How are you using glm-4.5? Are you consuming the api or running something like glm-4.5 air locally?

reissbaker 11 hours ago
I run a privacy-focused inference company, Synthetic [1], and I use our API of course :P I actually like GLM-4.5 enough that it's currently our default recommended model for new users. But yes, otherwise I'd use the official zai API most likely, or Fireworks. GLM-4.5-Air is quite good for a local model but GLM-4.5 is better; up to you if the tradeoff is worth it — there's definitely value in the data not ever leaving your machine, but it's not going to be as strong of a model.
1: https://synthetic.new
- fariszr 5 hours ago
  
  What makes your service especially privacy friendly?

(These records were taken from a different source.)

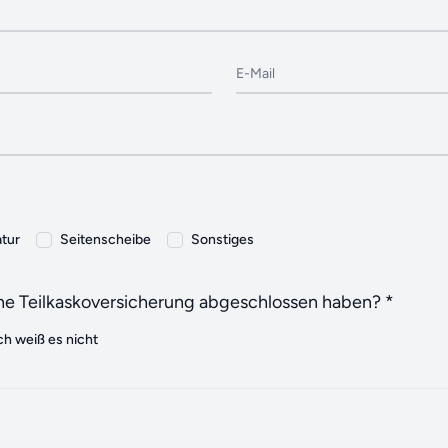
E-Mail
atur
Seitenscheibe
Sonstiges
eine Teilkaskoversicherung abgeschlossen haben? *
ch weiß es nicht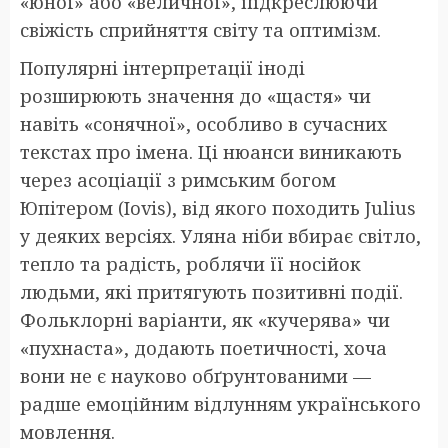
«юної» або «величної», підкреслюючи
свіжість сприйняття світу та оптимізм.
Популярні інтерпретації іноді
розширюють значення до «щастя» чи
навіть «сонячної», особливо в сучасних
текстах про імена. Ці нюанси виникають
через асоціації з римським богом
Юпітером (Iovis), від якого походить Julius
у деяких версіях. Уляна ніби вбирає світло,
тепло та радість, роблячи її носійок
людьми, які притягують позитивні події.
Фольклорні варіанти, як «кучерява» чи
«пухнаста», додають поетичності, хоча
вони не є науково обґрунтованими —
радше емоційним відлунням українського
мовлення.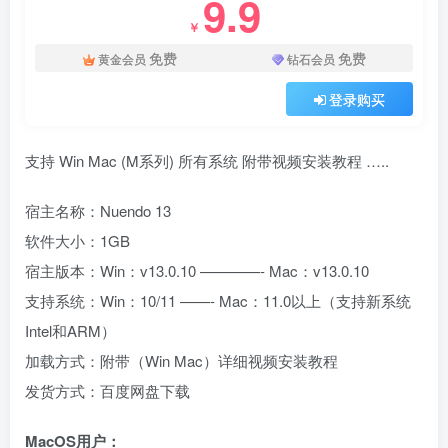
9.9
￥
免费
免费
黄金会员
钻石会员
登录购买
支持 Win Mac (M系列) 所有系统 附带视频安装教程 …..
宿主名称：Nuendo 13
软件大小：1GB
宿主版本：Win：v13.0.10 ————- Mac：v13.0.10
支持系统：Win：10/11 ——- Mac：11.0以上（支持新系统
Intel和ARM）
加载方式：附带（Win Mac）详细视频安装教程
发货方式：百度网盘下载
MacOS用户：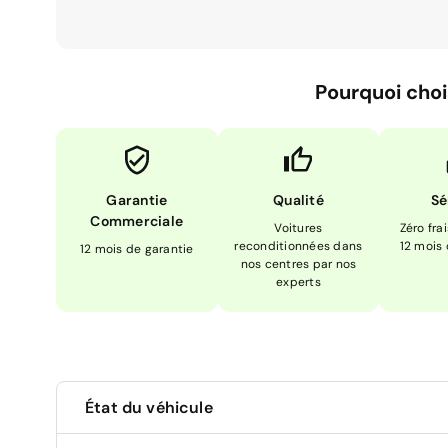
Pourquoi choi
Garantie
Qualité
Sé
Commerciale
Voitures
Zéro fra
reconditionnées dans
12 mois
12 mois de garantie
nos centres par nos
experts
État du véhicule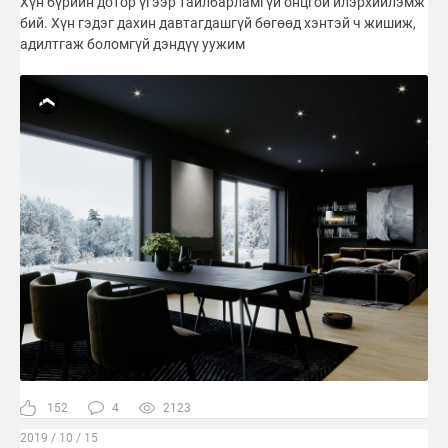
Хүн бүрийн дотор үгээр тайлбарламгүй онцгой илэрхийлэмж
бий. Хүн гэдэг дахин давтагдашгүй бөгөөд хэнтэй ч жишиж,
адилтгаж боломгүй дэндүү уужим
152
4
2123
2019 / 10 / 15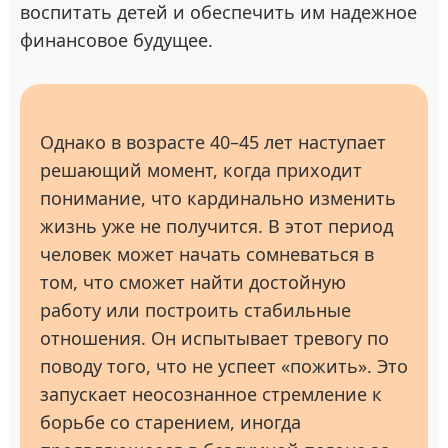
воспитать детей и обеспечить им надежное
финансовое будущее.
Однако в возрасте 40–45 лет наступает
решающий момент, когда приходит
понимание, что кардинально изменить
жизнь уже не получится. В этот период
человек может начать сомневаться в
том, что сможет найти достойную
работу или построить стабильные
отношения. Он испытывает тревогу по
поводу того, что не успеет «пожить». Это
запускает неосознанное стремление к
борьбе со старением, иногда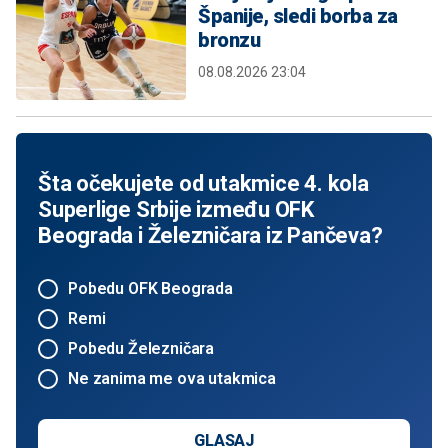
Španije, sledi borba za
bronzu
08.08.2026 23:04
Šta očekujete od utakmice 4. kola
Superlige Srbije između OFK
Beograda i Železničara iz Pančeva?
Pobedu OFK Beograda
Remi
Pobedu Železničara
Ne zanima me ova utakmica
GLASAJ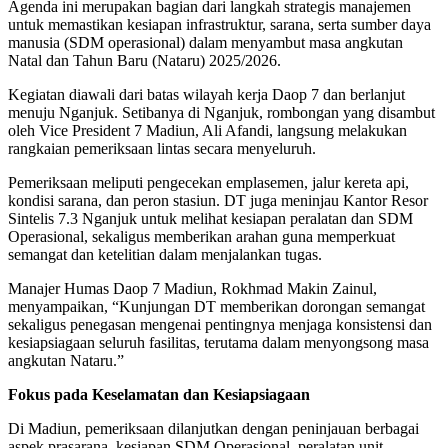
Agenda ini merupakan bagian dari langkah strategis manajemen
untuk memastikan kesiapan infrastruktur, sarana, serta sumber daya
manusia (SDM operasional) dalam menyambut masa angkutan
Natal dan Tahun Baru (Nataru) 2025/2026.
Kegiatan diawali dari batas wilayah kerja Daop 7 dan berlanjut
menuju Nganjuk. Setibanya di Nganjuk, rombongan yang disambut
oleh Vice President 7 Madiun, Ali Afandi, langsung melakukan
rangkaian pemeriksaan lintas secara menyeluruh.
Pemeriksaan meliputi pengecekan emplasemen, jalur kereta api,
kondisi sarana, dan peron stasiun. DT juga meninjau Kantor Resor
Sintelis 7.3 Nganjuk untuk melihat kesiapan peralatan dan SDM
Operasional, sekaligus memberikan arahan guna memperkuat
semangat dan ketelitian dalam menjalankan tugas.
Manajer Humas Daop 7 Madiun, Rokhmad Makin Zainul,
menyampaikan, “Kunjungan DT memberikan dorongan semangat
sekaligus penegasan mengenai pentingnya menjaga konsistensi dan
kesiapsiagaan seluruh fasilitas, terutama dalam menyongsong masa
angkutan Nataru.”
Fokus pada Keselamatan dan Kesiapsiagaan
Di Madiun, pemeriksaan dilanjutkan dengan peninjauan berbagai
aspek prasarana, kesiapan SDM Operasional, peralatan unit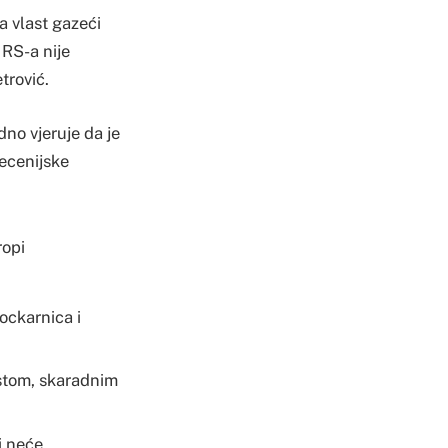
a vlast gazeći
 RS-a nije
trović.
dno vjeruje da je
decenijske
ropi
kockarnica i
stom, skaradnim
i neće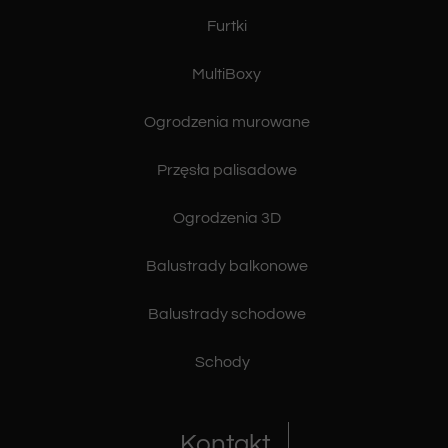
Furtki
MultiBoxy
Ogrodzenia murowane
Przęsła palisadowe
Ogrodzenia 3D
Balustrady balkonowe
Balustrady schodowe
Schody
Kontakt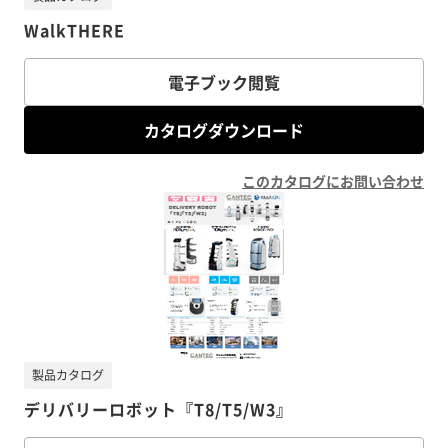
WalkTHERE
電子ブック閲覧
カタログダウンロード
このカタログにお問い合わせ
製品カタログ
デリバリーロボット『T8/T5/W3』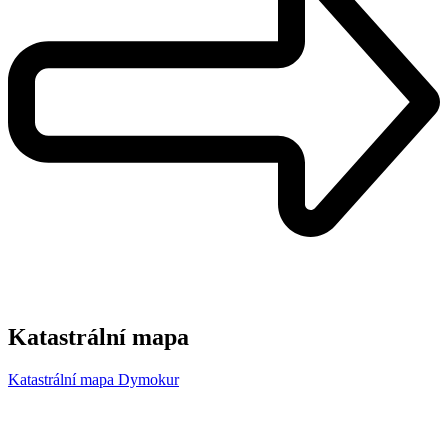
Katastrální mapa
Katastrální mapa Dymokur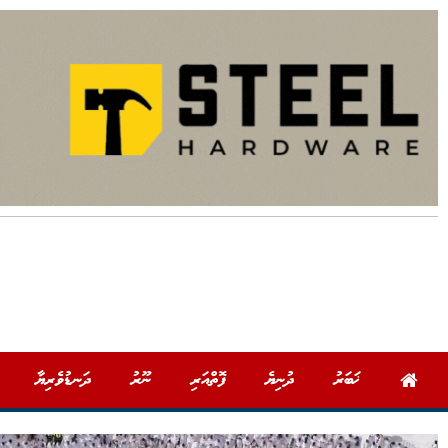
ޚަބަރު
ދުނިޔެ
ފޮތްއަރި
ނޫރު
ދަނޑުވެރިޔާ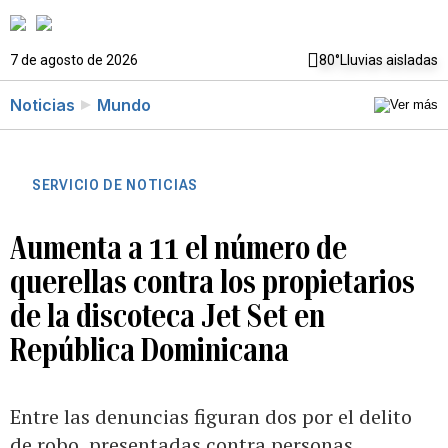
7 de agosto de 2026
80°
Lluvias aisladas
Noticias
Mundo
SERVICIO DE NOTICIAS
Aumenta a 11 el número de
querellas contra los propietarios
de la discoteca Jet Set en
República Dominicana
Entre las denuncias figuran dos por el delito
de robo, presentadas contra personas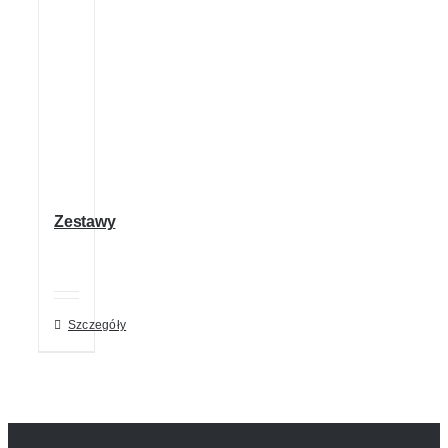
Zestawy
Szczegóły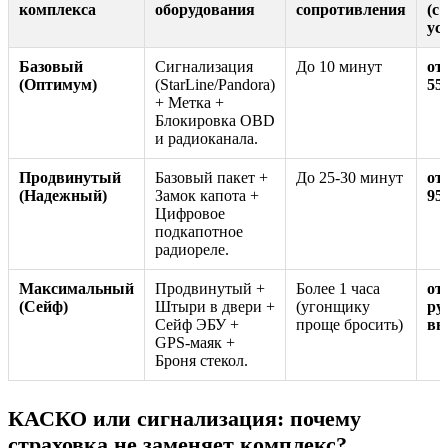
комплекса
оборудования
сопротивления
(с
ус
Базовый
Сигнализация
До 10 минут
от 
(Оптимум)
(StarLine/Pandora)
55 
+ Метка +
Блокировка OBD
и радиоканала.
Продвинутый
Базовый пакет +
До 25-30 минут
от 
(Надежный)
Замок капота +
95 
Цифровое
подкапотное
радиореле.
Максимальный
Продвинутый +
Более 1 часа
от
(Сейф)
Штыри в двери +
(угонщику
руб
Сейф ЭБУ +
проще бросить)
в
GPS-маяк +
Броня стекол.
КАСКО или сигнализация: почему
страховка не заменяет комплекс?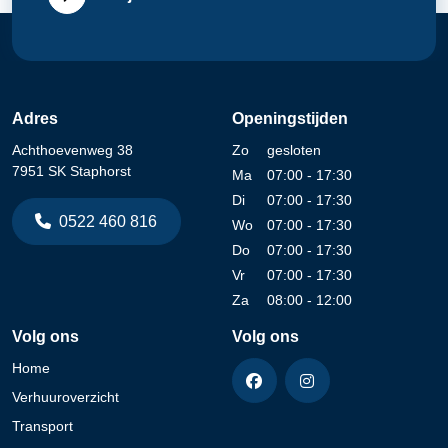
Adres
Openingstijden
Achthoevenweg 38
Zo
gesloten
7951 SK Staphorst
Ma
07:00 - 17:30
Di
07:00 - 17:30
0522 460 816
Wo
07:00 - 17:30
Do
07:00 - 17:30
Vr
07:00 - 17:30
Za
08:00 - 12:00
Volg ons
Volg ons
Home
Verhuuroverzicht
Transport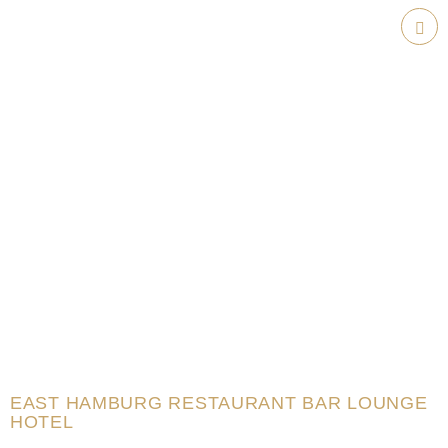
Weiter
zum
Hau
Inhalt
EAST HAMBURG RESTAURANT BAR LOUNGE
HOTEL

  I think if you are striving for full privacy, you should implement the secure enclave idea presented by ollama, it makes the entire pipeline fully encrypted, I'm waiting for an actual provider to finally implement this.
  https://ollama.com/blog/secureminions
  
  5 replies →
- throwdbaaway 5 hours ago
  
  You support logprobs, that's wonderful! Fireworks, Synthetic, (ik_)llama.cpp, now I have a quorum.
- azinman2 9 hours ago
  
  I’m curious for your service, if it’s centered around privacy, why is the data stored for 14 days at all? My understanding with fireworks is that it’s 0 logging — nothing to store. To me that’s private.
  
  1 reply →
- mrtesthah 7 hours ago
  
  Amazing! So I’m assuming that because it’s privacy focused, you accept payment in cryptocurrencies like Monero and Zcash?
  
  1 reply →
sagarpatil 10 hours ago
Not OP. Chutes.ai charges $0.20 per 1M tokens. I don’t think it uses caching though because I ended up burning $30 in an hour or two. I had to move back to Claude Code.
- esafak 10 hours ago
  
  Caching makes price comparisons hard. Does anyone have tips?